(Collection entries)
====

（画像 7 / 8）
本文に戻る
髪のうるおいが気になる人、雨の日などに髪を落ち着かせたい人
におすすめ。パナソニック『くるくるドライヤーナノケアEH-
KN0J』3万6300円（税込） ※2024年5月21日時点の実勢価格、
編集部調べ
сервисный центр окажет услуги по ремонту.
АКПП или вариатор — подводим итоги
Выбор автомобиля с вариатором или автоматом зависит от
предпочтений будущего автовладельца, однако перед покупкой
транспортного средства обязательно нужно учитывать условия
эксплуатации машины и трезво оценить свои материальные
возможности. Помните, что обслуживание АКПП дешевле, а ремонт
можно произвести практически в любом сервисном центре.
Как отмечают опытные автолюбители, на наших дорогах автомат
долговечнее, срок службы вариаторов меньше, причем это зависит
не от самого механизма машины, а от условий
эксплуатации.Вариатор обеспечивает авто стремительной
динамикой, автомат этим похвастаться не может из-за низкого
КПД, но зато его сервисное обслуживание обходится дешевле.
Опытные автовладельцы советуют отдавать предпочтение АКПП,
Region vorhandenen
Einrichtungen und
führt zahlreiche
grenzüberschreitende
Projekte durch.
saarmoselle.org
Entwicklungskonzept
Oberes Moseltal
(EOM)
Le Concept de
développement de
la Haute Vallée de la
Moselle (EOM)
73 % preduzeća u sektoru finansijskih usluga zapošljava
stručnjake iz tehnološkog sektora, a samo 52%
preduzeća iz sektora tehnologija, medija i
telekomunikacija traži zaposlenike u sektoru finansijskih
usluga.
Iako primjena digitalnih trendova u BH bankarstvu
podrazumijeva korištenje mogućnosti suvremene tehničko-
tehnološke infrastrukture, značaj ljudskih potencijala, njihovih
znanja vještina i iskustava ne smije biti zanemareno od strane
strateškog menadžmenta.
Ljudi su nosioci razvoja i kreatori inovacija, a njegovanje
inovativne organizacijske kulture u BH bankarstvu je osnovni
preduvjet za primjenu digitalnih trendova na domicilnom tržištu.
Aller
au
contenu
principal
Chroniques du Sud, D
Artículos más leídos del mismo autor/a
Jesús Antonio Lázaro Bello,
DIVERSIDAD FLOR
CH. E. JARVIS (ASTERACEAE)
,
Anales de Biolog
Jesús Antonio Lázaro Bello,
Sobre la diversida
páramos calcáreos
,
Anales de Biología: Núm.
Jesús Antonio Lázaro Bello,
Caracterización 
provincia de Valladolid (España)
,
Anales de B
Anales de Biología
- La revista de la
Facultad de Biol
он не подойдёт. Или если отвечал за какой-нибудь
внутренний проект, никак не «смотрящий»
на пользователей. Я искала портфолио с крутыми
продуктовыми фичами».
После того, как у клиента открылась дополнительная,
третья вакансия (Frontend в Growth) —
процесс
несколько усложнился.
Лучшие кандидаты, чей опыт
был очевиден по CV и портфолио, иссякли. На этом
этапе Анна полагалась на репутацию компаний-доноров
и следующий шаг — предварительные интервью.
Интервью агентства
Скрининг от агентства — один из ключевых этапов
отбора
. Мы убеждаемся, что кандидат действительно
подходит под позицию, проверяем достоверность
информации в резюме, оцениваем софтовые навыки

====

_What to do_.
Reproduce exactly the section above that begins at the line containing "Как отмечают опытные" and ends at the line containing "Интервью агентства", leaving out all other lines.

_Task response_.
Как отмечают опытные автолюбители, на наших дорогах автомат
долговечнее, срок службы вариаторов меньше, причем это зависит
не от самого механизма машины, а от условий
эксплуатации.Вариатор обеспечивает авто стремительной
динамикой, автомат этим похвастаться не может из-за низкого
КПД, но зато его сервисное обслуживание обходится дешевле.
Опытные автовладельцы советуют отдавать предпочтение АКПП,
Region vorhandenen
Einrichtungen und
führt zahlreiche
grenzüberschreitende
Projekte durch.
saarmoselle.org
Entwicklungskonzept
Oberes Moseltal
(EOM)
Le Concept de
développement de
la Haute Vallée de la
Moselle (EOM)
73 % preduzeća u sektoru finansijskih usluga zapošljava
stručnjake iz tehnološkog sektora, a samo 52%
preduzeća iz sektora tehnologija, medija i
telekomunikacija traži zaposlenike u sektoru finansijskih
usluga.
Iako primjena digitalnih trendova u BH bankarstvu
podrazumijeva korištenje mogućnosti suvremene tehničko-
tehnološke infrastrukture, značaj ljudskih potencijala, njihovih
znanja vještina i iskustava ne smije biti zanemareno od strane
strateškog menadžmenta.
Ljudi su nosioci razvoja i kreatori inovacija, a njegovanje
inovativne organizacijske kulture u BH bankarstvu je osnovni
preduvjet za primjenu digitalnih trendova na domicilnom tržištu.
Aller
au
contenu
principal
Chroniques du Sud, D
Artículos más leídos del mismo autor/a
Jesús Antonio Lázaro Bello,
DIVERSIDAD FLOR
CH. E. JARVIS (ASTERACEAE)
,
Anales de Biolog
Jesús Antonio Lázaro Bello,
Sobre la diversida
páramos calcáreos
,
Anales de Biología: Núm.
Jesús Antonio Lázaro Bello,
Caracterización 
provincia de Valladolid (España)
,
Anales de B
Anales de Biología
- La revista de la
Facultad de Biol
он не подойдёт. Или если отвечал за какой-нибудь
внутренний проект, никак не «смотрящий»
на пользователей. Я искала портфолио с крутыми
продуктовыми фичами».
После того, как у клиента открылась дополнительная,
третья вакансия (Frontend в Growth) —
процесс
несколько усложнился.
Лучшие кандидаты, чей опыт
был очевиден по CV и портфолио, иссякли. На этом
этапе Анна полагалась на репутацию компаний-доноров
и следующий шаг — предварительные интервью.
Интервью агентства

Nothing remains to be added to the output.